Office has been preloading on startup since Windows 95.
At some point I started Autoruns and just disabled every DLL that didn't come from Microsoft and that I didn't strictly need. It sped up Windows immensely, and I went back enabling maybe one or two of those DLLs at a later point because it broke functionality.
I could've saved weeks of my life if Microsoft had just added a little popup that says "7zip.dll is adding 24% extra time to opening right click menus, disable it Y/N" every time a badly programmed plugin slowed down my shell.

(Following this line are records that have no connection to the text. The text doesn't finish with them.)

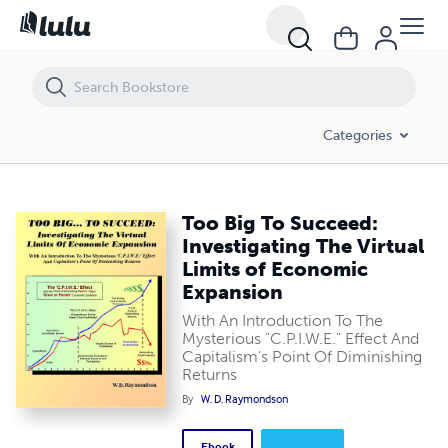
Too Big To Succeed: Investigating The Virtual Limits of Economic Ex
Categories
Too Big To Succeed:
Investigating The Virtual
Limits of Economic
Expansion
With An Introduction To The
Mysterious "C.P.I.W.E." Effect And
Capitalism's Point Of Diminishing
Returns
By
W. D. Raymondson
Ebook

Same goes for OS X now — it seems every OS grows incomprehensible to the company that makes it
Which is sad, because one of the main functions of an OS should be to protect you from misbehaving applications
Linux is a bit better, but I think even the Debian GUI suffers from trying to be convenient/magic rather than predictable/robust
The tough part with (implied) multifaceted comments is nobody can just say things like that, they have to assume what meaning could still make sense to them (which is a dangerous game) or just not engage.
It's stupid but Windows has choked on that situation for many years.
And because Explorer continues to support those interfaces today, that means if anything integrates with the shell via those interfaces, Explorer ends up with lots of operations that are forced into being synchronous. You can avoid some of it by being extremely selective about what sorts of shell extensions you let be installed.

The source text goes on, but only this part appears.